**Record excerpts:**
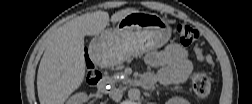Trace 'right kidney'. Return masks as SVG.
I'll use <instances>...</instances> for the list:
<instances>
[{
  "label": "right kidney",
  "instance_id": "ca27d5eb",
  "mask_svg": "<svg viewBox=\"0 0 252 104\" xmlns=\"http://www.w3.org/2000/svg\"><path fill=\"white\" fill-rule=\"evenodd\" d=\"M88 99V96L86 93L80 92L72 95L68 101L67 104H82L86 102Z\"/></svg>",
  "mask_w": 252,
  "mask_h": 104
}]
</instances>
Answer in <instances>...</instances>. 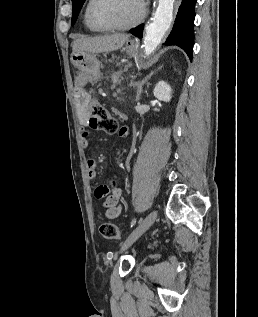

**Task statement:**
With the pictures removed, copy the data above word for word.

**Answer:**
Trace 'right kidney'. Return masks as SVG.
I'll use <instances>...</instances> for the list:
<instances>
[{
  "label": "right kidney",
  "instance_id": "ca27d5eb",
  "mask_svg": "<svg viewBox=\"0 0 252 104\" xmlns=\"http://www.w3.org/2000/svg\"><path fill=\"white\" fill-rule=\"evenodd\" d=\"M88 99V96L86 93L80 92L72 95L68 101L67 104H82L86 102Z\"/></svg>",
  "mask_w": 252,
  "mask_h": 104
}]
</instances>
Answer in <instances>...</instances>. 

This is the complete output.